In his column today on the death of newspapers, the Washington Post‘s Howard Kurtz makes an oft-made point: That without newspapers, the amount of investigative reporting out there in the world will dwindle. To buttress his point, he takes a shot at other media:

Local TV isn’t likely to expose a crooked mayor, as the Detroit Free Press did.

Arguable point, especially to Tom Sherwood, the dean of reporting here in municipalDCworld. Sherwood quickly banged out an e-mail to Kurtz asking, “[W]hat prompted the wholesale, gratuitous slap at “local tv” not being worth anything when it comes to investigative, serious reporting?”
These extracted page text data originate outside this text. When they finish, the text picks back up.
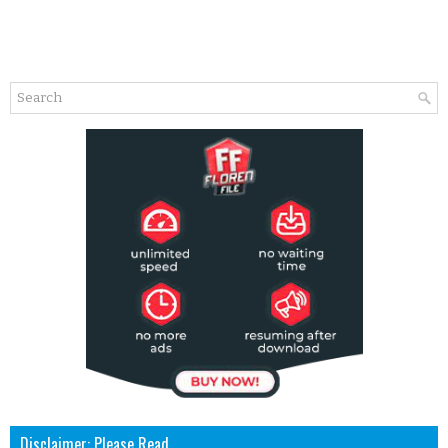
Disclaimer: Please Read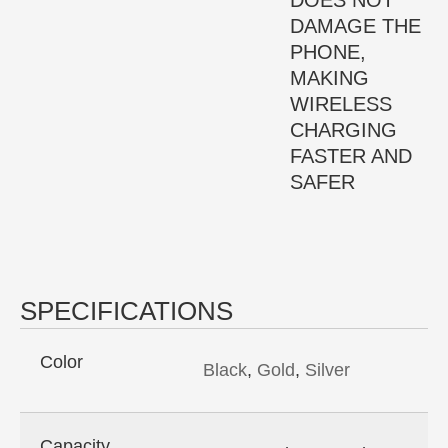
DOES NOT
DAMAGE THE
PHONE,
MAKING
WIRELESS
CHARGING
FASTER AND
SAFER
SPECIFICATIONS
Color
Black
,
Gold
,
Silver
Capacity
The tall, baritone-voiced local from WRC-TV has some bona fides in this area. As his missive points out, his reporting has gotten people fired and had policies changed in local government. And Sherwood advises Kurtz to look at the best reporting of local TV stations—-you’ll find some fine investigative work in there, he says. “A wholesale dismissal, I believe, was uncalled for in your otherwise important story.”

“Important story” is a bit too much praise for this particular Kurtz piece. The Post‘s top media reporter, a very responsive soul, had this to say about the assertion: “I should have qualified the statement a bit; there are a relative handful of stations that do good investigative reporting. But I was talking about the big, sweeping, labor-intensive investigations that topple a mayor or expose sexual abuse in the Catholic Church. Given the cutbacks in the broadcasting, those are rare indeed in local TV.”